─── Material for the task ───

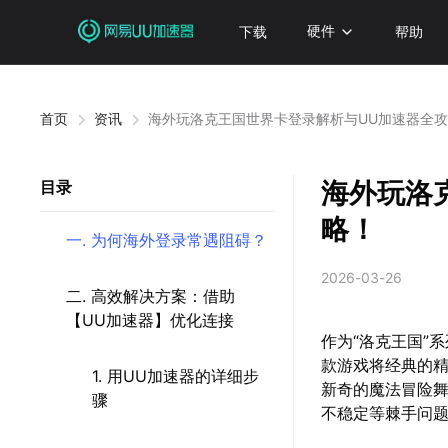
下载
硬件
帮助
首页
资讯
海外玩洛克王国世界卡登录解析与UU加速器全
海外玩洛
目录
略！
一. 为何海外登录常遇阻碍？
2026-03-26
二. 高效解决方案：借助
【UU加速器】优化连接
作为“洛克王国”
款游戏将经典的
1. 用UU加速器的详细步
新奇的魔法冒险
骤
不稳定等棘手问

───

▸ **Exercise aim**: Word for word, restate all of the records. Exclude the pictures.

▸ **Solution**:
下载
硬件
帮助
首页
资讯
海外玩洛克王国世界卡登录解析与UU加速器全
海外玩洛
目录
略！
一. 为何海外登录常遇阻碍？
2026-03-26
二. 高效解决方案：借助
【UU加速器】优化连接
作为“洛克王国”
款游戏将经典的
1. 用UU加速器的详细步
新奇的魔法冒险
骤
不稳定等棘手问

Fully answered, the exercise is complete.